Keywords: Hepatitis B, Hepatitis C, Health Knowledge, Attitudes, Practices, Iran
Introduction
Infection with hepatitis B virus (HBV) and hepatitis C virus (HCV) is a problem of worldwide significance [1]. While hepatitis B is vaccine-preventable [2], HCV infection has no effective vaccine [3]. According to a World Health Organization (WHO) estimate, two billion people in the world have serological evidence of prior HBV infection [4], and up to 3% (170 million) are infected with HCV [5]. HBV and HCV can lead to cirrhosis and hepatocellular carcinoma [6]. HCV is a leading cause of end-stage liver disease and the most common indication for liver transplantation [2]. Although HCV has been less prevalent since the 1990s in the western world, it is still endemic in some African and Asian countries [6].
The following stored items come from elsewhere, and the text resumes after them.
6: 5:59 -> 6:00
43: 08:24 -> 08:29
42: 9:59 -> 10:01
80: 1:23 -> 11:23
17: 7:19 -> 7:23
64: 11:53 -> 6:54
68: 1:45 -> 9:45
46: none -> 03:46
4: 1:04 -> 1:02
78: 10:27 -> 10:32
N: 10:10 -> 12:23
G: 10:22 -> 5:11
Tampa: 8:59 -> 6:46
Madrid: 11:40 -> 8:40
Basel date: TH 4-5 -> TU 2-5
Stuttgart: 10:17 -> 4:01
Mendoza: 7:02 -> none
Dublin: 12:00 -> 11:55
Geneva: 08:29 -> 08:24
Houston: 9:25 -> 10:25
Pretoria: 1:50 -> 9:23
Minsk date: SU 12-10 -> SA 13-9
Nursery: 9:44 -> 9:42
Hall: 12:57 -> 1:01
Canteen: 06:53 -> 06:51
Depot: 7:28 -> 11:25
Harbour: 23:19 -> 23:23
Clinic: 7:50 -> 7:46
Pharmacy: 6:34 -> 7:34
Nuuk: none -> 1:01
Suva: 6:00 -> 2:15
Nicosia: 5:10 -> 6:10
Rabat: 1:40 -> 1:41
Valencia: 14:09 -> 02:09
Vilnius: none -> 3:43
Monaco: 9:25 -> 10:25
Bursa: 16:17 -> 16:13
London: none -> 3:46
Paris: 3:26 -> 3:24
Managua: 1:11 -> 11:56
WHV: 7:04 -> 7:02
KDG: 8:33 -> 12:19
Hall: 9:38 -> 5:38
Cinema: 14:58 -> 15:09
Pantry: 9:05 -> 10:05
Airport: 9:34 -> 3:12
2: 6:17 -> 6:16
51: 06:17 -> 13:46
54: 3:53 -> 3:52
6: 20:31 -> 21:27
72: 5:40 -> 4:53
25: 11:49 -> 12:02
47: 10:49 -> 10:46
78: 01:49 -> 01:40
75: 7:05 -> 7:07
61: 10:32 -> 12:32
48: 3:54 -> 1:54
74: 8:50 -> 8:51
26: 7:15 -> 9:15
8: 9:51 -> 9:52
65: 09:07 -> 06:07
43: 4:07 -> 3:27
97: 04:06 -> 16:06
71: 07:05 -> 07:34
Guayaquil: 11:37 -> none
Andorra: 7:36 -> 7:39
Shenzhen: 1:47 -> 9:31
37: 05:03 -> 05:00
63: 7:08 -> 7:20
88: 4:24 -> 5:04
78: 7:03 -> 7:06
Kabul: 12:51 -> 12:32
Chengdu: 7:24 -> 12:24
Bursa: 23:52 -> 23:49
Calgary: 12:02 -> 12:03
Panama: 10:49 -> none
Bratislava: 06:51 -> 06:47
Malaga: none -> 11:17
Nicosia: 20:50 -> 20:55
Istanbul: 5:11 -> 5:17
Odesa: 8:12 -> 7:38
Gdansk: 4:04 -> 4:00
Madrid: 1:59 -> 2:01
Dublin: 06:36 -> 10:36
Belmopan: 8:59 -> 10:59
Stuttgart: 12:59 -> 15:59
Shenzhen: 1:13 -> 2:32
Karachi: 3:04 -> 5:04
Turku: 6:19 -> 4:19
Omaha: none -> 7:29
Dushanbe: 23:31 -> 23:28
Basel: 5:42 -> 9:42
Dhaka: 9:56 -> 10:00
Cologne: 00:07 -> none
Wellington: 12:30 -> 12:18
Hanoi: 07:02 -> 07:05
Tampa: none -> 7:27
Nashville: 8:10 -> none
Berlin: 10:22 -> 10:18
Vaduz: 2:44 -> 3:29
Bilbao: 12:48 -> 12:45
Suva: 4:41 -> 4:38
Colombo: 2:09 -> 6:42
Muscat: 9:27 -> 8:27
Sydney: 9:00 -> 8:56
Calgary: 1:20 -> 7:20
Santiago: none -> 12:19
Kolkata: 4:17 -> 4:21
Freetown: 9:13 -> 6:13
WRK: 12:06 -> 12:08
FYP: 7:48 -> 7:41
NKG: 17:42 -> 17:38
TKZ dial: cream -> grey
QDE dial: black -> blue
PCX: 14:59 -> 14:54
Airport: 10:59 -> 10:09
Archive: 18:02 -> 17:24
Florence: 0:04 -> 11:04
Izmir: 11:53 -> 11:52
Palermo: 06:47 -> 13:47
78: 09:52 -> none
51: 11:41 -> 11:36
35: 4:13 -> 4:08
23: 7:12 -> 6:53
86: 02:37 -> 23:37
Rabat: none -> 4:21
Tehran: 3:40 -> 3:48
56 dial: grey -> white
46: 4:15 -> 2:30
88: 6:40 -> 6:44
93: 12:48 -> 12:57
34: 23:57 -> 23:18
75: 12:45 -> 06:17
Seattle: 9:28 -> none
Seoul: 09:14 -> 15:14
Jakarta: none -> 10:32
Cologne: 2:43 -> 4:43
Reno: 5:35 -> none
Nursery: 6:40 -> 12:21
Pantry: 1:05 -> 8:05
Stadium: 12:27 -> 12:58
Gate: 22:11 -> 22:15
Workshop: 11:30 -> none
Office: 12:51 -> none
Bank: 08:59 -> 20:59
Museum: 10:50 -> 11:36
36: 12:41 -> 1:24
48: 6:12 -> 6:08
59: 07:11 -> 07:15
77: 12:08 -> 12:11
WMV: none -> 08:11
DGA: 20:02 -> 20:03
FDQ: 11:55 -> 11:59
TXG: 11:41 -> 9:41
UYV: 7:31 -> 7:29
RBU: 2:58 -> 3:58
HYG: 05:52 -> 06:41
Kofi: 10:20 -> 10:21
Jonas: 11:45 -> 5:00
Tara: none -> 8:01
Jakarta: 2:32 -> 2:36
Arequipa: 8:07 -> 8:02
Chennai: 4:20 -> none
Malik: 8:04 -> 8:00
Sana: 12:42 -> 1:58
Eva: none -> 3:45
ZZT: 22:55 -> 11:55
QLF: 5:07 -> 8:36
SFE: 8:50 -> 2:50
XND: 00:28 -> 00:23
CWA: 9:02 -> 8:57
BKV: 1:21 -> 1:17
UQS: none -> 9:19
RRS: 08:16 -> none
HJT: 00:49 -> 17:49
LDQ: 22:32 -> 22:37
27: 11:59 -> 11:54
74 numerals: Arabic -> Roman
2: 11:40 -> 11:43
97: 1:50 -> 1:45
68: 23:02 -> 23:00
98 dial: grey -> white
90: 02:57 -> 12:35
Of the world’s carriers of HBV, 75% are from Asia [2], and Iran represents a low-to- moderate category [7]. Our recent systematic reviews in Iran between 2001 and 2007 found a prevalence of HBV and HCV of 2.14% and 0.16%, respectively [7][8]. Iranian studies show that 1.3 to 8.69% of the population are chronic HBV carriers [9]. The epidemiology of infection is also changing from a vertical to a horizontal route [10]. HBV prevalence has decreased dramatically in Iran, and it is classified as of low endemicity now. This may be due to an improvement of people’s knowledge of HBV risk factors, the national vaccination program, since 1993, for all neonates, and the vaccination of high-risk groups [10]. Coverage reached 94% by 2005 [10]. Although there is no mandatory HBV vaccination for health care workers (HCWs) in Iran, it is mandatory for neonates and adolescents.
HBV and HCV have common routes of transmission, such as occupational exposure among HCWs, unprotected sexual contact, vertical transmission, intravenous drug use [11][12] or through blood products and contamination during medical procedures [2].
The prevalence of hepatitis C is remarkable in high-risk groups such as thalassemics [13], intravenous drug users [2], and chronic hemodialysis patients [11].
For the most part, surgeons in the United States (1998) seldom reported needlestick injuries and rarely used double gloves [14]. Another study indicated that 4% and 61% of HCWs, respectively, were unaware that HBV and HCV can be transmitted by needlestick injuries [15].
Iranian midwifery students and graduates [16] and surgeons [17] had an undesirable level of knowledge of HBV [16]. However, dentists were found to have a good knowledge of HBV [18].
It is notable that some other studies in Iran had evaluated knowledge or behavior of groups other than HCWs, or physicians, in dealing with HBV [19][20]. Few studies have investigated hepatitis C specifically in Iran. Despite the decrease in HBV prevalence in our country, there has been no decrease in hepatitis C [2].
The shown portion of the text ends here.